Ingestion of magnets and bowel perforations are life-threatening conditions normally categorized as medical emergencies that need surgical repair and peritoneal lavage. These complications if not corrected early can lead to unexpected deaths. Other foreign bodies when swallowed by a person will be automatically expelled from the body through the normal body functions. Ingested magnets on the hand are not so and specifically where they have separated into two groups and started attracting one another. They become difficult to remove from the intestines (Walker, 2008, p. 2). As they continue attracting one another, they ultimately cause problems by preventing blood flow in the intestines, resulting in perforations in the bowels. The majority of parents and pediatricians assume that ingested magnets will be passed on, which is never the case.

Magnets in the bowels lead to further serious complications like volvulus, sepsis, ulceration, bowel resection, peritonitis, and bowel necrosis (Weintrub, 2007, 45). These complications can only result if the magnets are not removed early as possible. The perforations can only be corrected by surgery, which is done to repair the holes either through the removal of a small part of the intestine or by joining the torn tissues. This removal can also be done through temporary ileostomy or colostomy. Alternatively, the surgical removal can be through exploratory laparotomy or closing the perforations through medical evacuation (Hockenberry, Wilson, Rentfro, & McCampbell, 2006, p 23).

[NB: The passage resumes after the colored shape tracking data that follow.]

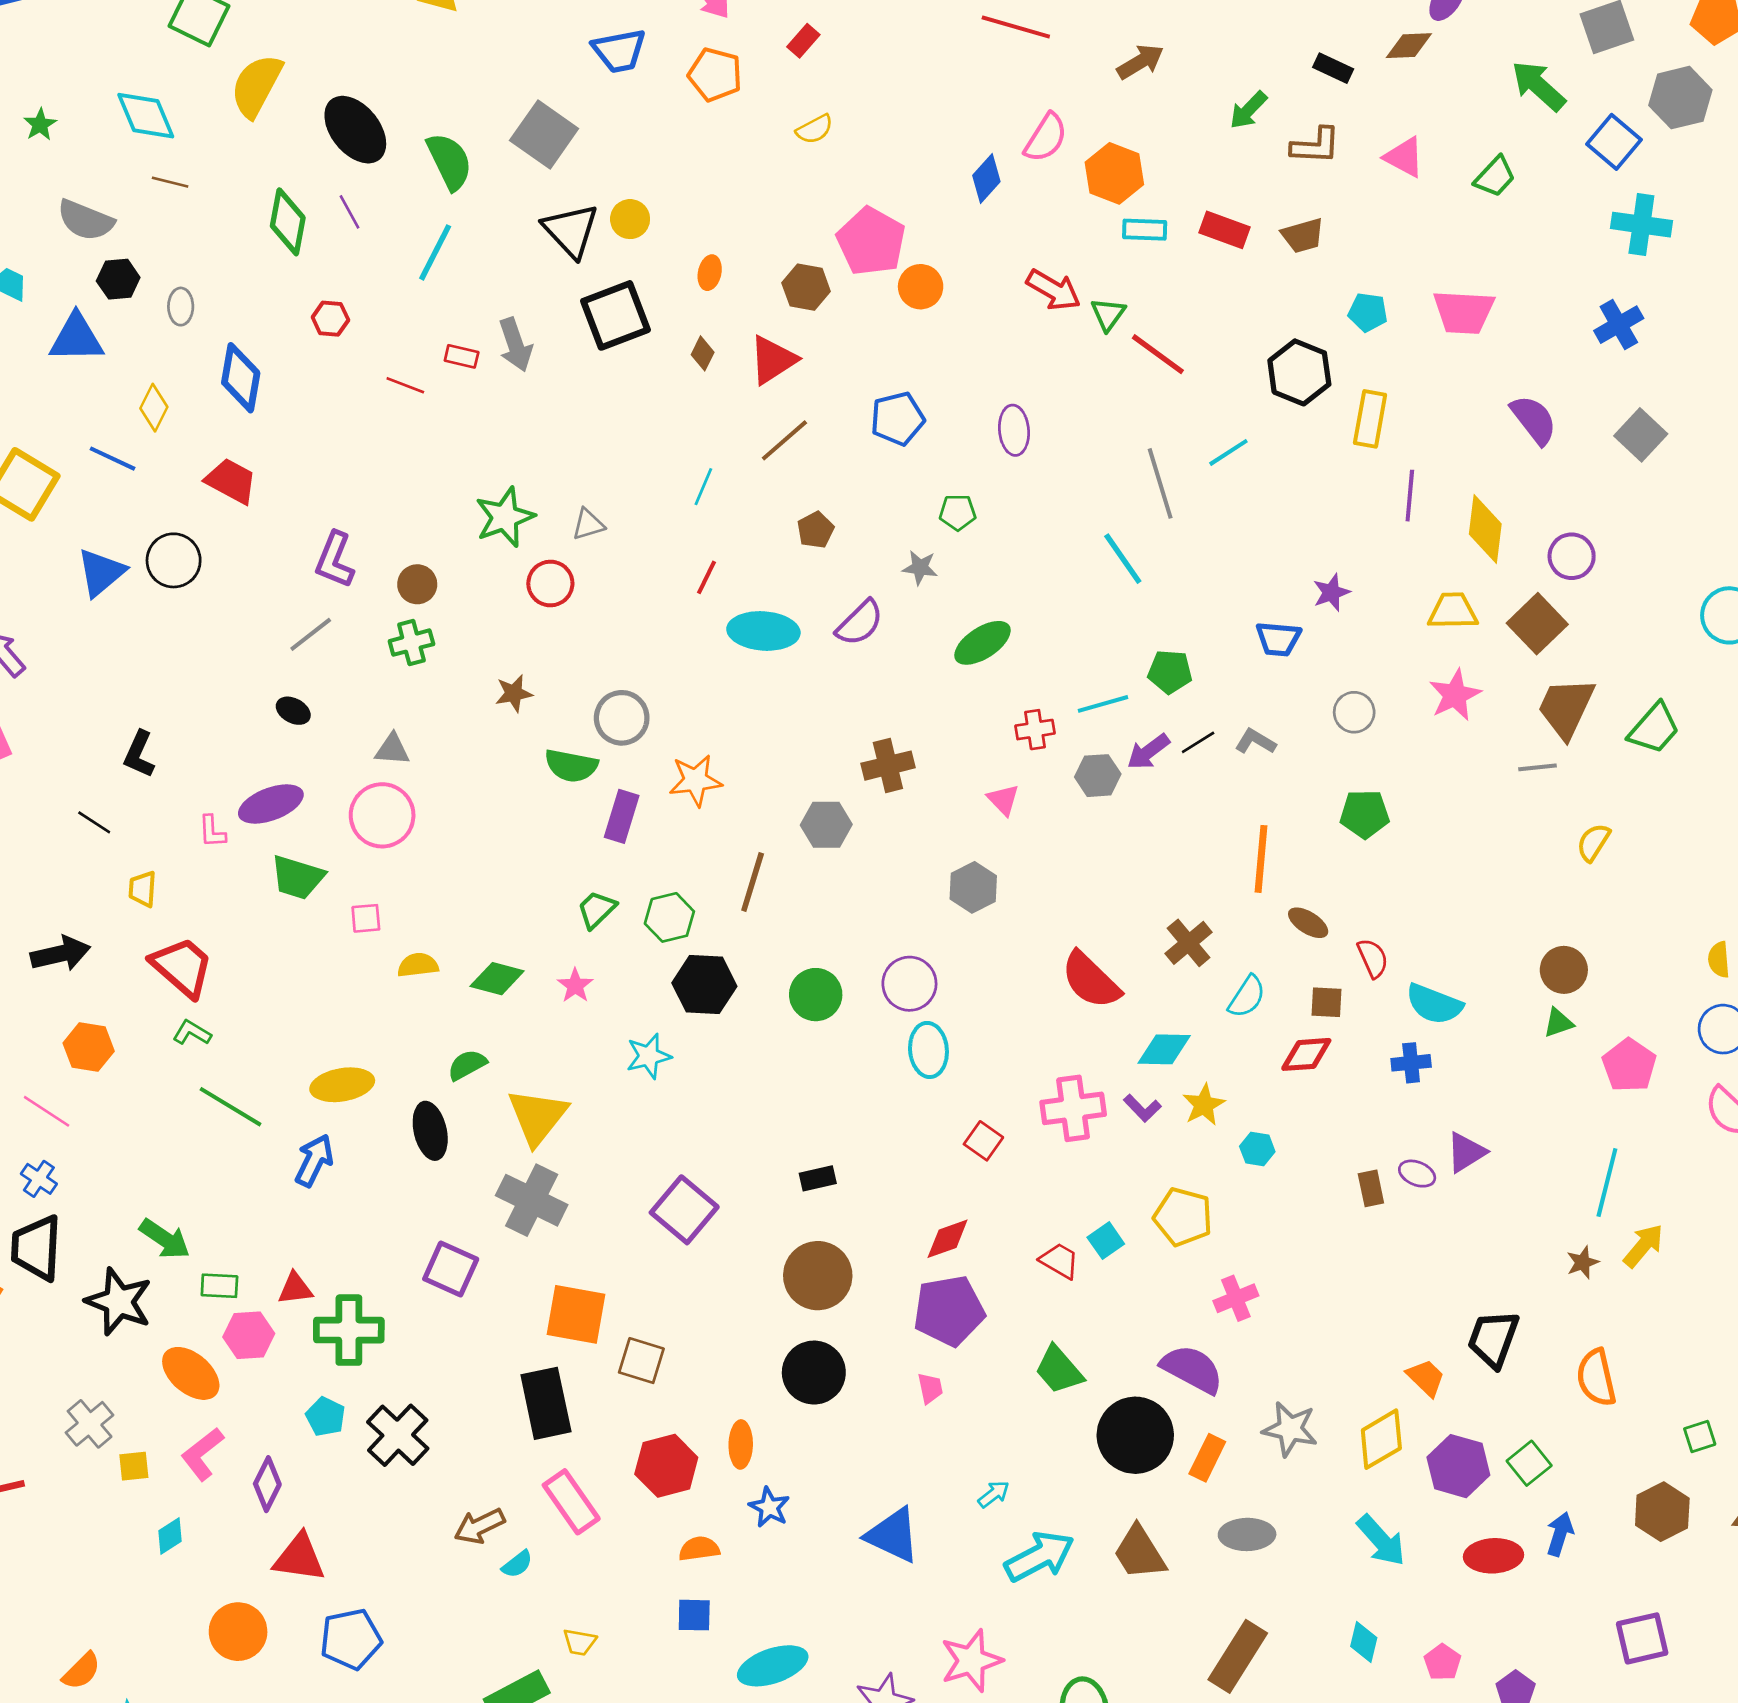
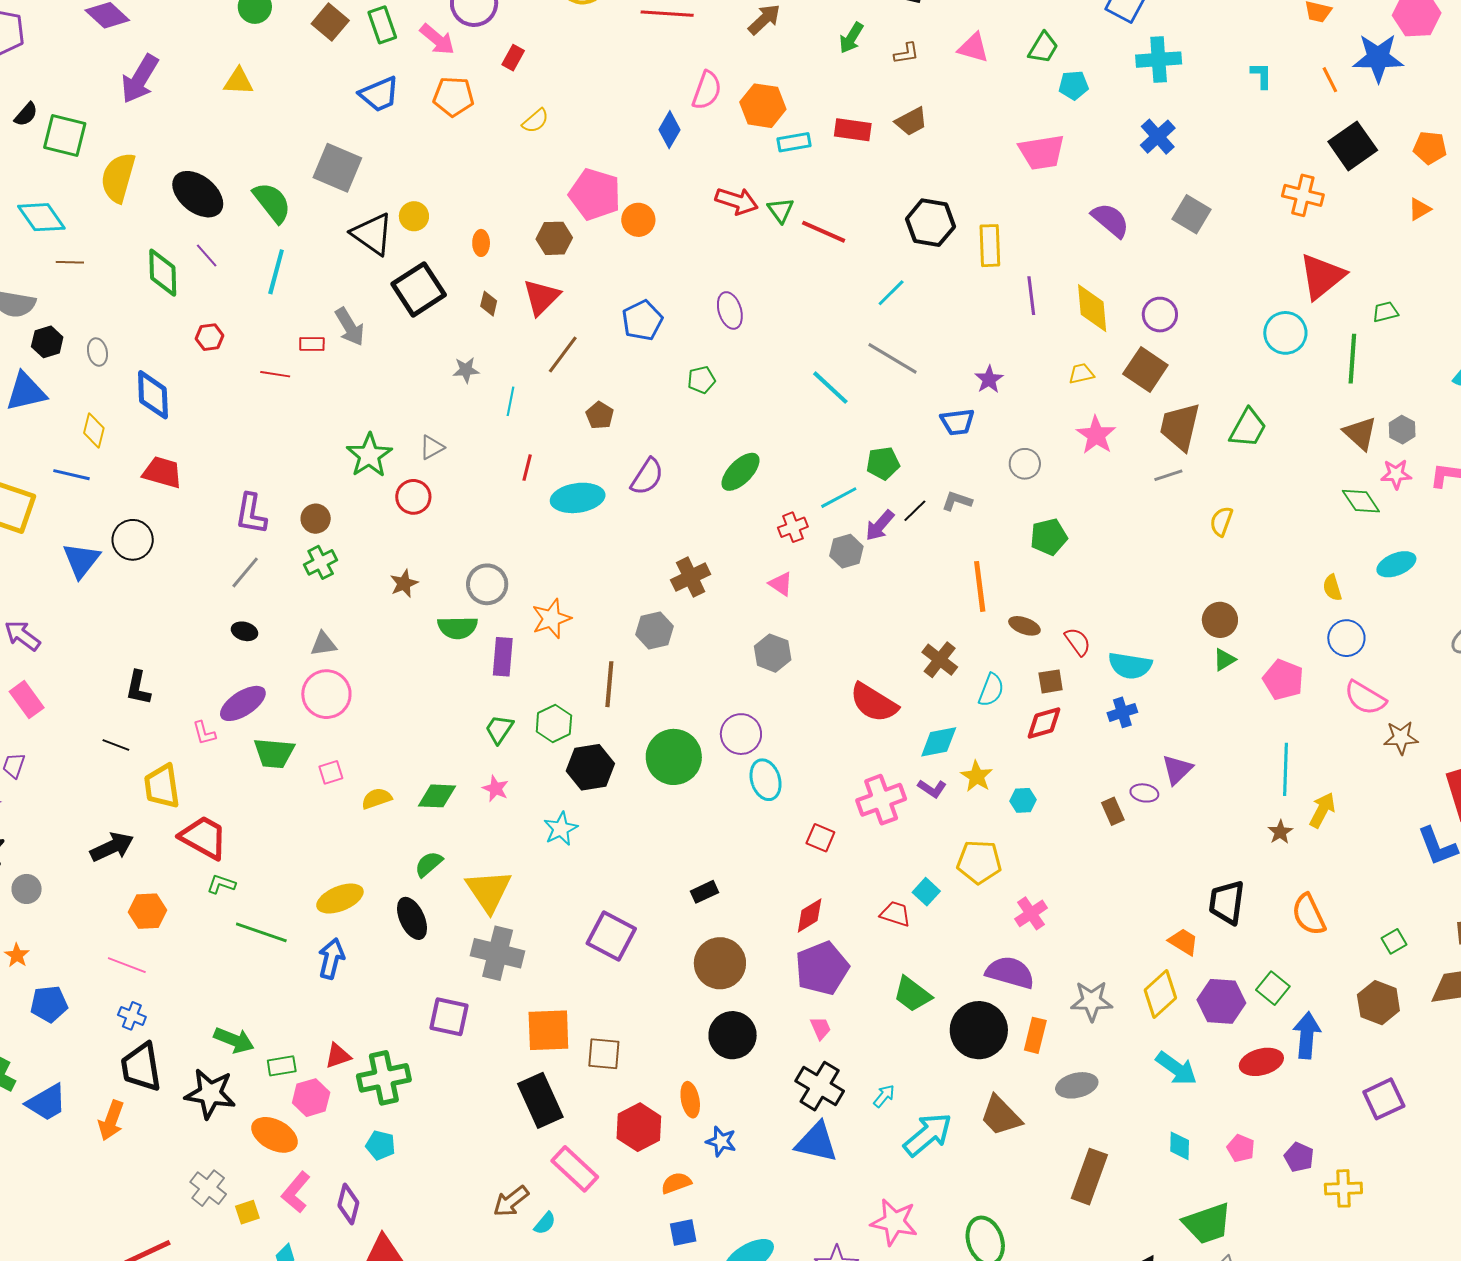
brown L-shape: (1316, 146) -> (906, 53), size x0.7
cyan pentagon: (1368, 312) -> (1074, 85), moved
gray line: (1160, 483) -> (892, 358), moved, turned -30
gray star: (920, 568) -> (466, 370), moved
yellow trapezoid: (1453, 611) -> (1081, 374), size x0.7
yellow trapezoid: (142, 889) -> (162, 786), size x1.6
green circle: (816, 995) -> (674, 757), size x1.4
black cross: (398, 1435) -> (820, 1086), moved
blue arrow: (1560, 1534) -> (1307, 1035), size x1.4
pink star: (971, 1661) -> (894, 1222), turned -30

The complications that accompany perforation treatment include bleeding, contraction of infections like sepsis, which can lead to the death of the victim, and intra-abdominal abscess. Early treatment of ingestion of magnets and bowel proliferation is of prime importance since it helps prevent further complications, which could lead to the death of the victims.

Discussion of Assessment

Danny was brought to the emergency department by his mother who was extremely concerned about his high fever, abdominal pains, and concurrent vomiting. Danny will be picked up from the recovery by a nurse accompanied by his mother. This accompaniment is necessary because Danny is a toddler and most of the things he is going through it his mother who can explain them better. It is also a good ethical medical practice for one of the parents to be available during the tests, and in this case, it is the mother who is accessible. The presence of the mother will also help to reduce stress in case the child is distressed in the room. Another reason for this accompaniment is that some tests require the consent of an elderly adult specifically a parent or a relative.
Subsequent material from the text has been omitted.